→ WORK REQUEST:
Below are the records. List every line holding the word "swetry".

→ MATERIAL SHOWN:
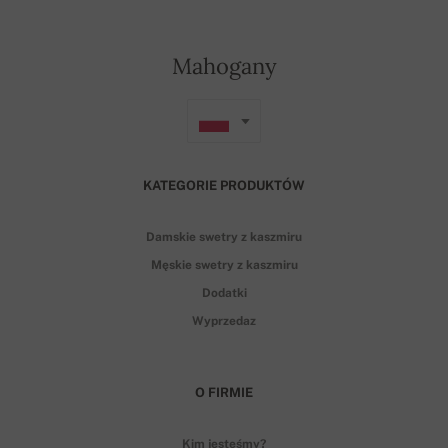
Mahogany
KATEGORIE PRODUKTÓW
Damskie swetry z kaszmiru
Męskie swetry z kaszmiru
Dodatki
Wyprzedaz
O FIRMIE
Kim jesteśmy?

→ SOLUTION TO THIS EXERCISE:
Damskie swetry z kaszmiru
Męskie swetry z kaszmiru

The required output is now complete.